Most common regex syntax is supported ([], quantifiers, groups, alternation, escapes, /.../i)
Backtracking-dependent features are not supported (lookaround, backreference, etc.)
Anchors and word-boundary assertions are not used in lexer matching
*?, +?, ?? are parsed but behave as longest-match (DFA behavior)

Stream API and Error Handling

stream.start and stream.len are byte offsets.

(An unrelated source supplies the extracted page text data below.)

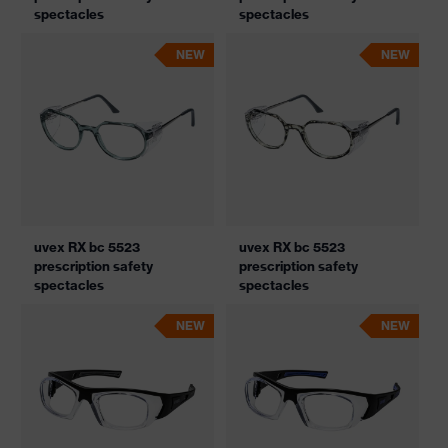
spectacles
spectacles
NEW
NEW
uvex RX bc 5523
uvex RX bc 5523
prescription safety
prescription safety
spectacles
spectacles
NEW
NEW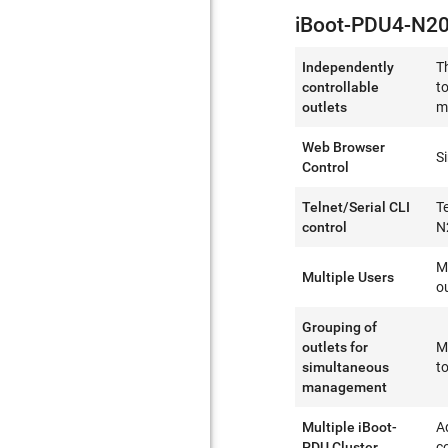
iBoot-PDU4-N20
Independently
T
controllable
t
outlets
m
Web Browser
S
Control
Telnet/Serial CLI
T
control
N
M
Multiple Users
o
Grouping of
outlets for
M
simultaneous
to
management
Multiple iBoot-
A
PDU Cluster
c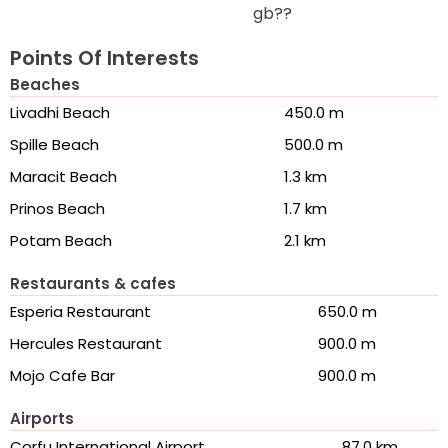
gb??
Points Of Interests
Beaches
Livadhi Beach
450.0 m
Spille Beach
500.0 m
Maracit Beach
1.3 km
Prinos Beach
1.7 km
Potam Beach
2.1 km
Restaurants & cafes
Esperia Restaurant
650.0 m
Hercules Restaurant
900.0 m
Mojo Cafe Bar
900.0 m
Airports
Corfu International Airport
87.0 km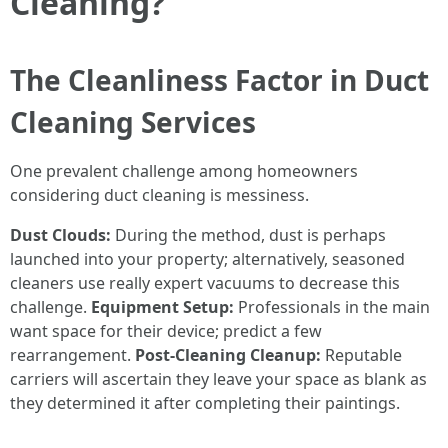
Cleaning?
The Cleanliness Factor in Duct
Cleaning Services
One prevalent challenge among homeowners
considering duct cleaning is messiness.
Dust Clouds:
During the method, dust is perhaps
launched into your property; alternatively, seasoned
cleaners use really expert vacuums to decrease this
challenge.
Equipment Setup:
Professionals in the main
want space for their device; predict a few
rearrangement.
Post-Cleaning Cleanup:
Reputable
carriers will ascertain they leave your space as blank as
they determined it after completing their paintings.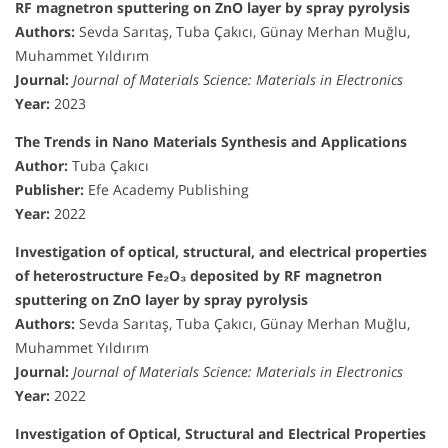
RF magnetron sputtering on ZnO layer by spray pyrolysis
Authors:
Sevda Sarıtaş, Tuba Çakıcı, Günay Merhan Muğlu,
Muhammet Yıldırım
Journal:
Journal of Materials Science: Materials in Electronics
Year:
2023
The Trends in Nano Materials Synthesis and Applications
Author:
Tuba Çakıcı
Publisher:
Efe Academy Publishing
Year:
2022
Investigation of optical, structural, and electrical properties
of heterostructure Fe₂O₃ deposited by RF magnetron
sputtering on ZnO layer by spray pyrolysis
Authors:
Sevda Sarıtaş, Tuba Çakıcı, Günay Merhan Muğlu,
Muhammet Yıldırım
Journal:
Journal of Materials Science: Materials in Electronics
Year:
2022
Investigation of Optical, Structural and Electrical Properties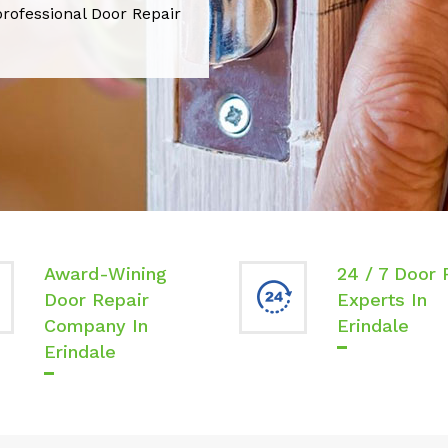
professional Door Repair
Award-Wining
24 / 7 Door 
Door Repair
Experts In
Company In
Erindale
Erindale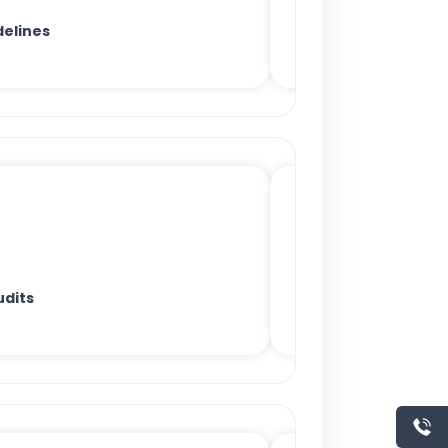
delines
udits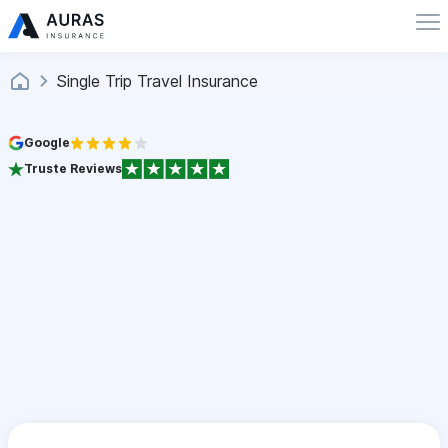
Single Trip Travel Insurance
Google
Truste Reviews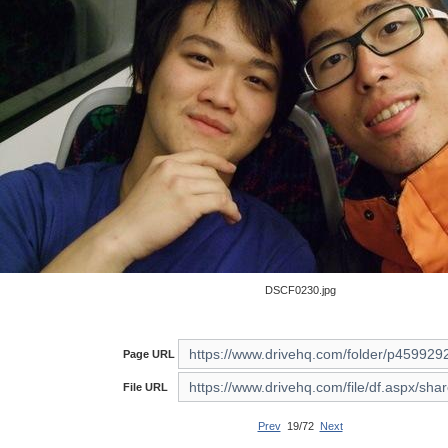
DSCF0230.jpg
Page URL
File URL
Prev
19/72
Next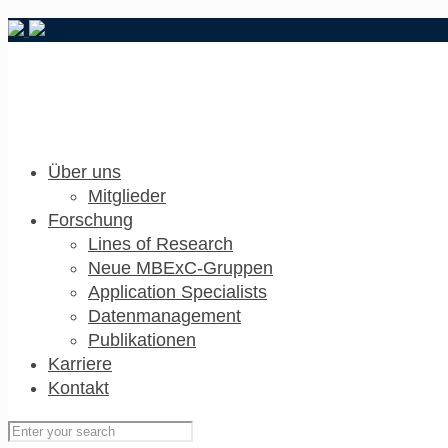
Über uns
Mitglieder
Forschung
Lines of Research
Neue MBExC-Gruppen
Application Specialists
Datenmanagement
Publikationen
Karriere
Kontakt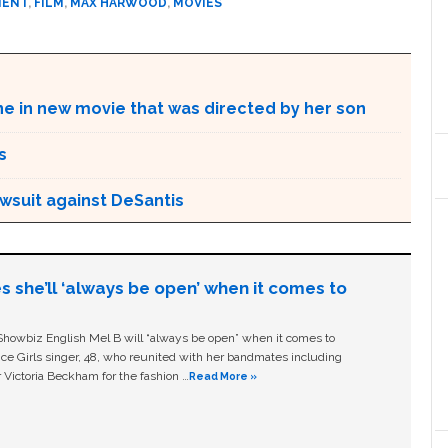
MENT
,
FILM
,
MAX HARWOOD
,
MOVIES
ne in new movie that was directed by her son
s
awsuit against DeSantis
s she’ll ‘always be open’ when it comes to
owbiz English Mel B will “always be open” when it comes to
ice Girls singer, 48, who reunited with her bandmates including
 Victoria Beckham for the fashion …
Read More »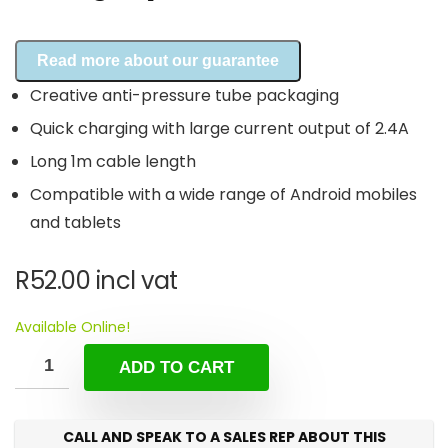
Read more about our guarantee
Creative anti-pressure tube packaging
Quick charging with large current output of 2.4A
Long 1m cable length
Compatible with a wide range of Android mobiles
and tablets
R
52.00
incl vat
Available Online!
ADD TO CART
CALL AND SPEAK TO A SALES REP ABOUT THIS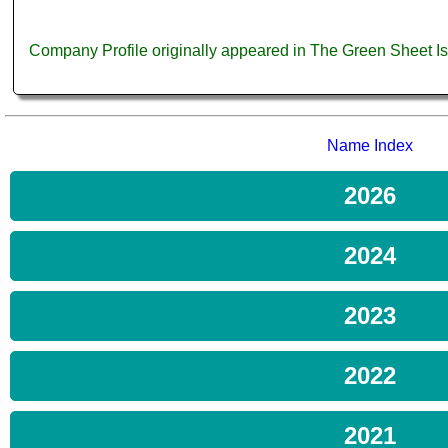
Company Profile originally appeared in The Green Sheet 
Name Index
2026
2024
2023
2022
2021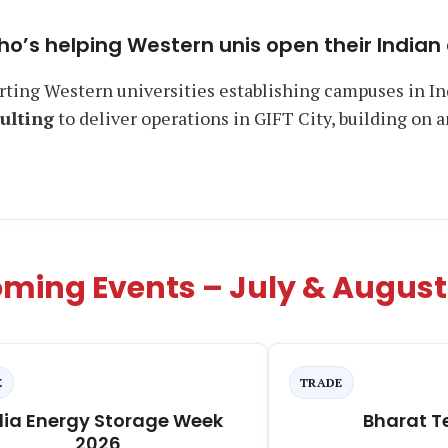
ho’s helping Western unis open their Indi
rting Western universities establishing campuses in In
ulting
to deliver operations in GIFT City, building on 
ming Events – July & August
E
TRADE
dia Energy Storage Week
Bharat T
2026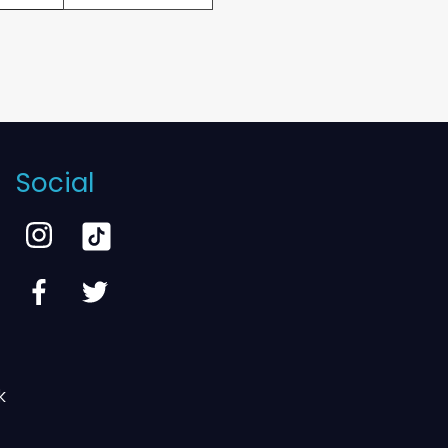
Social
k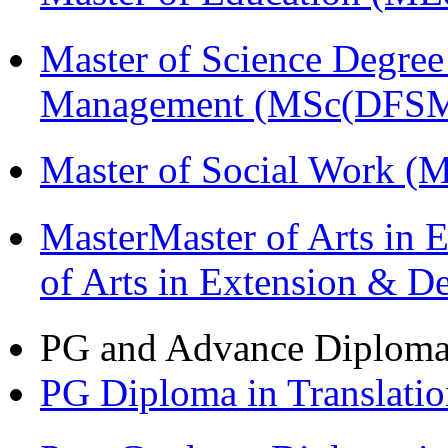
Master of Science Degree 
Management (MSc(DFSM
Master of Social Work 
MasterMaster of Arts in 
of Arts in Extension & 
PG and Advance Diplom
PG Diploma in Translati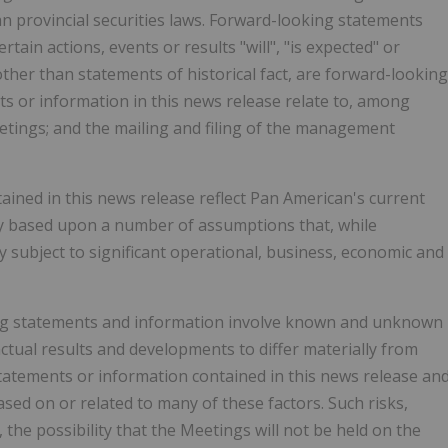
n provincial securities laws. Forward-looking statements
tain actions, events or results "will", "is expected" or
other than statements of historical fact, are forward-looking
s or information in this news release relate to, among
etings; and the mailing and filing of the management
ined in this news release reflect Pan American's current
ily based upon a number of assumptions that, while
 subject to significant operational, business, economic and
ing statements and information involve known and unknown
actual results and developments to differ materially from
tatements or information contained in this news release an
d on or related to many of these factors. Such risks,
the possibility that the Meetings will not be held on the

stream = lexer.stream(input)
until stream.eof?
  if stream.error?
    token = stream.make_token
    puts token.render_diagnostic("unexpected character")
  end
  stream.advance
end

LexerKit always falls back to :INVALID for unmatched input.

Serialization

Pre-compile lexers for faster startup:

lexer = builder.compile
LexerKit::Format::LKT1.save(lexer, path: "lexer.lkt1")
LexerKit::Format::LKB1.save(lexer, path: "lexer.lkb1")

lexer_kit compile lexer.rb -o lexer.lkt1

Load later:

lexer = LexerKit.load_lexer(File.expand_path("data/lexer.lkt1", __dir__))

Performance Snapshot

JSON benchmark (600KB input, project benchmark script):

LexerKit: 95.2 i/s
StringScanner: 4.8 i/s (about 20x slower)

License

MIT License